How to Aim a Putter and Start Putts on Line

Knowing how to aim a putter is one of the most overlooked skills in golf, yet it decides whether your good strokes actually find the hole. Most amateurs aim several degrees off line without realizing it, then subconsciously steer the putt to compensate. In this guide you’ll learn how to set the putter face, use the line on your ball, and drill your alignment so you can start putts exactly where you intend, every time.

Why Putter Aim Is So Hard

Aiming a putter accurately is difficult because you stand to the side of the ball, not behind it, so your eyes view the target line at an angle. That perspective distorts perception, and small errors at address become large misses at the hole. Studies of amateur golfers routinely find that most aim their putter face several degrees away from where they think it points — usually to the right for right-handed players.

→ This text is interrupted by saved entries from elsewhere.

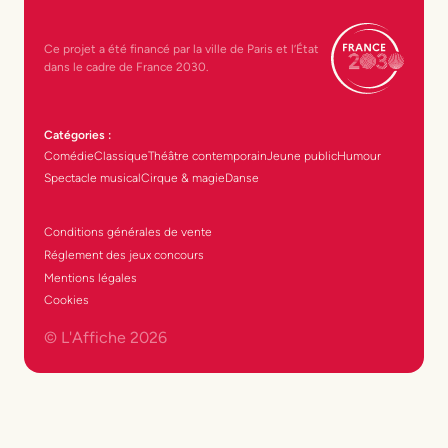
Ce projet a été financé par la ville de Paris et l’État
dans le cadre de France 2030.
Catégories :
Comédie
Classique
Théâtre contemporain
Jeune public
Humour
Spectacle musical
Cirque & magie
Danse
Conditions générales de vente
Réglement des jeux concours
Mentions légales
Cookies
© L'Affiche
2026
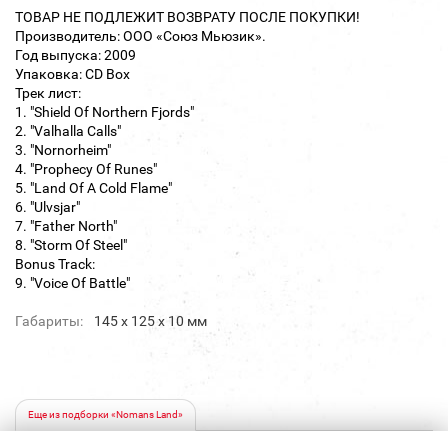
ТОВАР НЕ ПОДЛЕЖИТ ВОЗВРАТУ ПОСЛЕ ПОКУПКИ!
Производитель: ООО «Союз Мьюзик».
Год выпуска: 2009
Упаковка: CD Box
Трек лист:
1. "Shield Of Northern Fjords"
2. "Valhalla Calls"
3. "Nornorheim"
4. "Prophecy Of Runes"
5. "Land Of A Cold Flame"
6. "Ulvsjar"
7. "Father North"
8. "Storm Of Steel"
Bonus Track:
9. "Voice Of Battle"
Габариты:
145 х 125 х 10 мм
Еще из подборки «Nomans Land»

Your dominant eye, head position, and even the design of your putter all influence what “square” looks like to you. The good news: aim is a mechanical skill you can measure and train. Once your face aim is reliable, your stroke and speed have something honest to work with.

Set the Putter Face First

The single most important principle of putter aim is to set the face before you set your body. The face controls the vast majority of a putt’s starting direction, so it deserves your first and fullest attention. Approach the ball from behind, pick your target line, and aim the leading edge or alignment line of the putter perpendicular to that line. Only then build your stance around the already-aimed face.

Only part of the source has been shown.